In those taking PegIntron an SVR was achieved in 81% of those on thrice-daily telaprevir, and 82.1% twice-daily. These differences were not statistically significant. Interestingly, at week 12 there had appeared to be a difference in results, with 93% with undetectable HCV on thrice-daily telaprevir and 84% on twice-daily.
Regarding side-effects, the press release accompanying the trial results commented that “adverse events were similar to those observed in other trials with telaprevir.” The only figures given were for “serious adverse events leading to permanent discontinuation of all drugs,” which is a very restrictive definition. Three per cent discontinued the study due to rash by this criterion and 2% due to anaemia. In the PROVE 1 and 2 trials 21% and 12% of patients on telaprevir respectively discontinued therapy versus 11% and 7% on placebo. The main side effect of telaprevir is rash, with was classed as ‘severe’ in 7% and 15% of patients respectively in PROVE 1 and 2.
Final figures for viral breakthrough were not specified. Interim figures given in the abstract showed that nine patients (5.6%) had experienced an initial fall but then rebound of HCV by week 12 and that all nine had telaprevir resistance mutations.

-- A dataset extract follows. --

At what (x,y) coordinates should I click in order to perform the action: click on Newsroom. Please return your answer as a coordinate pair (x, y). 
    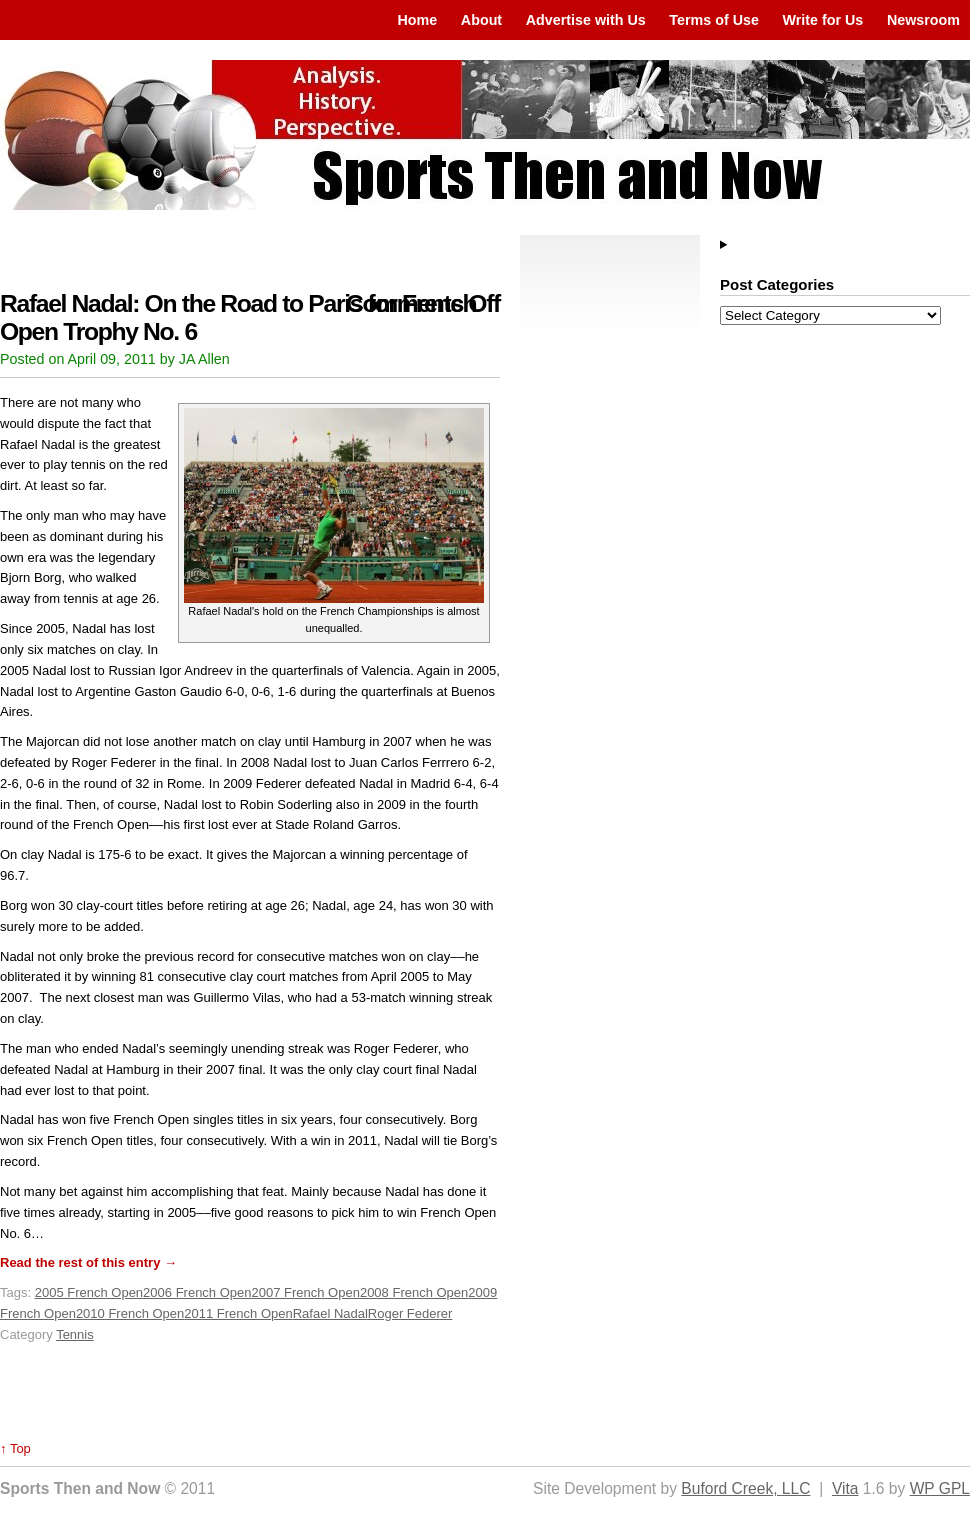     Looking at the image, I should click on (923, 20).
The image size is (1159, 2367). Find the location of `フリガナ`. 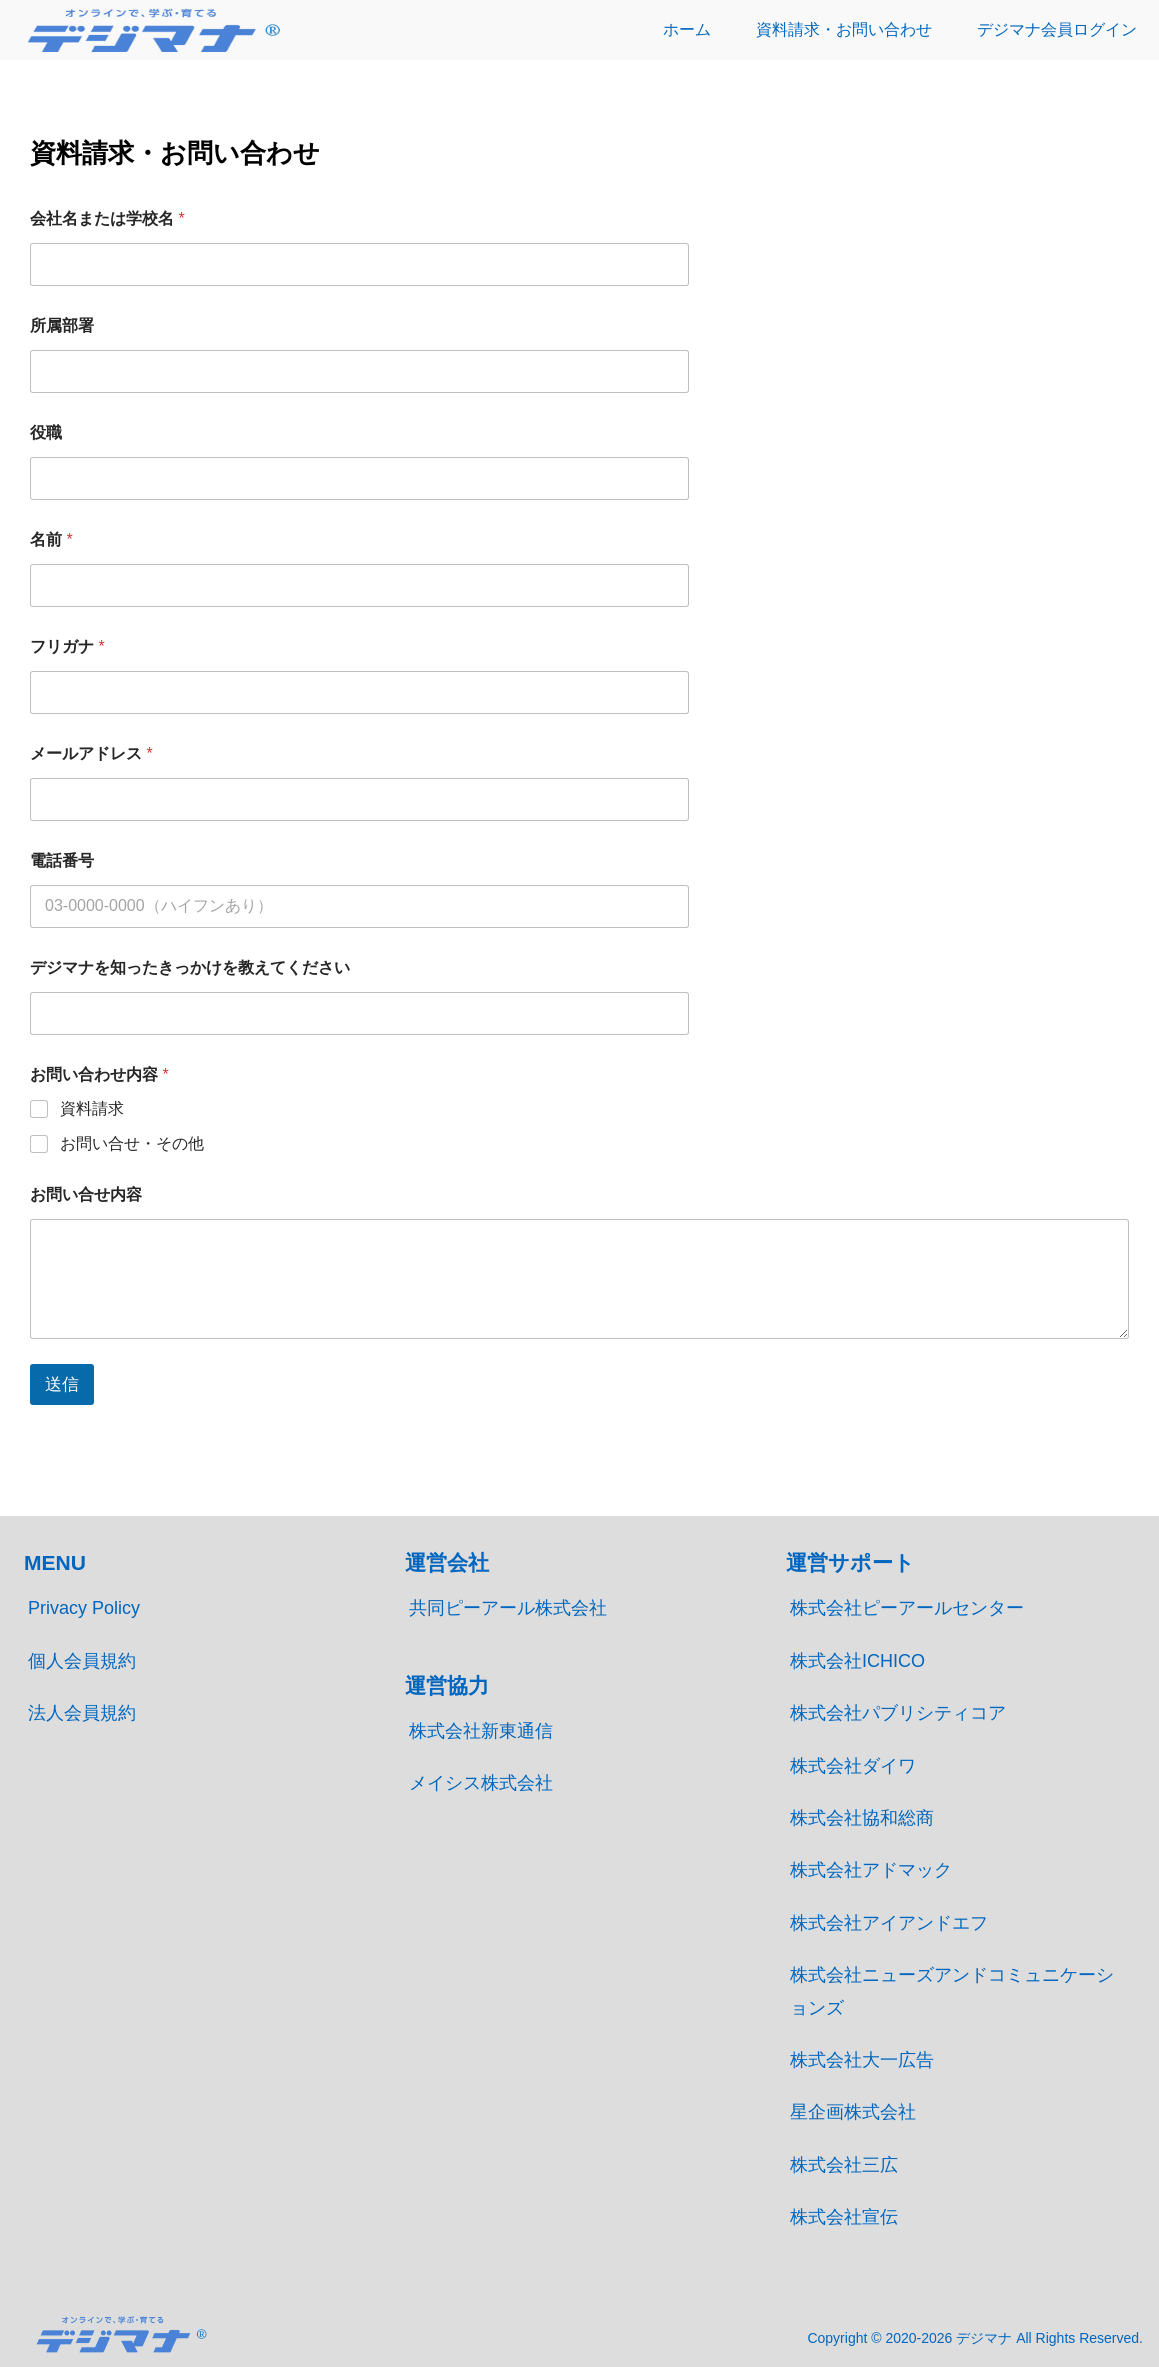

The AASLD conference heard a lot of other news about new hepatitis C drugs. The results were also announced of PROVE 3, a trial of telaprevir in patients who have previously failed hepatitis C therapy. In this trial, nearly 40% of patients who previously failed to respond to pegylated interferon/ribavirin and nearly 70% who had responded but relapsed achieved an SVR with 24 weeks of treatment, while 76% of relapsers had an SVR with 48 weeks.
A study of Schering-Plough’s boceprevir, the first hepatitis C protease inhibitor to be trialled, found SVR rates of 82% in patients with genotype 1 who had an undetectable viral load by week four, and 79% by those who had not achieved one by week four but had by week 16. And a second boceprevir study found an SVR rate of 55% among patients who had previously failed to respond to pegylated interferon/ribavirin. In these studies, pegylated interferon/ribavirin is given for four weeks then boceprevir added for 24 weeks (in naïve patients) and 44 weeks (in previous non-responders).